Inferring Web API Descriptions From Usage Data

November 30^th 2015

Originally published at:http://www.apiful.io/intro/2015/11/30/inferring-api-descriptions.html

In a previous post I made the point that Researching Web APIs should focus on approaches that observe how APIs are used and offer unintrusive solutions for developers thereupon. One first step in this direction is research recently published at the HotWeb '15 workshop. The work was conducted together with Philippe Suter, who also works here at IBM Research.

In this work, we address the problem of automatically creating formal Web API descriptions (e.g., Swagger, WADL) from usage data. Such descriptions exhibit extensive tooling ecosystems and thus, once available, ease many development tasks. For example, Web API descriptions allow to automatically derive client and server implementations in various languages, they enable automated testing, or provide basis for consistent documentation. The problem, however, is that creating and maintaining such descriptions typically requires manual effort and is error-prone.
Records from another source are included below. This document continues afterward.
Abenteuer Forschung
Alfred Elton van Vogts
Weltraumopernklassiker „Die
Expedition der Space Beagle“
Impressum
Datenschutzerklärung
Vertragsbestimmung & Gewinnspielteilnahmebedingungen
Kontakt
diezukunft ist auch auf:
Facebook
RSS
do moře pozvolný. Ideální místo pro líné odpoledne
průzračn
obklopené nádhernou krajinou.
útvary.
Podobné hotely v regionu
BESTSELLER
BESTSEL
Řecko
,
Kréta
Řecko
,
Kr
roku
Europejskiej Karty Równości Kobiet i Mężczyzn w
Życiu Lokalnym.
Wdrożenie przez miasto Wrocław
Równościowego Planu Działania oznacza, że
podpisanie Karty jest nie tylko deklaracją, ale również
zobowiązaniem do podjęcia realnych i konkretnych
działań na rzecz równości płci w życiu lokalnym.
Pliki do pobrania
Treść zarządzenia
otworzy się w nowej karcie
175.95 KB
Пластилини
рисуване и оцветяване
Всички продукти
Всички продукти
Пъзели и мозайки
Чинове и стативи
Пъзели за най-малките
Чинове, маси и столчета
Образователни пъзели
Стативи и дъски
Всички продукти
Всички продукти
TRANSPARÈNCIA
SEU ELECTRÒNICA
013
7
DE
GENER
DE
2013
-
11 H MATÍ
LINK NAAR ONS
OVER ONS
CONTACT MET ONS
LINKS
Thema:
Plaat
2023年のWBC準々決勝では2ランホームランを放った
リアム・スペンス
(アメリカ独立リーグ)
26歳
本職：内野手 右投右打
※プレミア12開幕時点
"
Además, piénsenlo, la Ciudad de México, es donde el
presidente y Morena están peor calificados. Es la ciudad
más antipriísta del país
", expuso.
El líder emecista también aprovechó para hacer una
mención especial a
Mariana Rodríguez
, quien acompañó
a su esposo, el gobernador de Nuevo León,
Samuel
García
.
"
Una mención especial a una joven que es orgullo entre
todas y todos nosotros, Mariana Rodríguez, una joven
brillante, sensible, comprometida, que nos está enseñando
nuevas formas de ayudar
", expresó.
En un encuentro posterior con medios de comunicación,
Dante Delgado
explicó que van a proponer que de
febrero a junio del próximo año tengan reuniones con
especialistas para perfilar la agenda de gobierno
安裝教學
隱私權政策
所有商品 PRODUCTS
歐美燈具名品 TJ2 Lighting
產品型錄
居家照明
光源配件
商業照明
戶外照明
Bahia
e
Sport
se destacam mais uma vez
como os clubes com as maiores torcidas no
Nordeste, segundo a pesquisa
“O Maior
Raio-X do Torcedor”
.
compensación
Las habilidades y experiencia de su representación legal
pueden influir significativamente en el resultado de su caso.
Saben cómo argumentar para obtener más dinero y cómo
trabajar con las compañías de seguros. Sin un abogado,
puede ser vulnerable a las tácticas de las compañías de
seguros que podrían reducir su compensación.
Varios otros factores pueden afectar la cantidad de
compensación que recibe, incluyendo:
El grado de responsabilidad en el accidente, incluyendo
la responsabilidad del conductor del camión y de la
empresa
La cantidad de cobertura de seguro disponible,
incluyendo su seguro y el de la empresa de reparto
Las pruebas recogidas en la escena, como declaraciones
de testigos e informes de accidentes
To address this problem, we propose a method that takes as input observed usage data of a Web API (e.g., its server logs) and then uses machine learning to infer the corresponding Web API description. In our paper, we describe how we process the input data and how different classifiers are designed to infer the Web API descriptions. We also present findings about applying our method to logs about 10 IBM Watson APIs. Our experiments show that our method works well, especially as compared against an existing open source tool with the same goal, but that noise in the input data has a significant impact on the results.

This work is an important first step in delivering on our research agenda and hopefully paves the way for broader availability of Web API descriptions.

The paper is available online at IEEE Explore.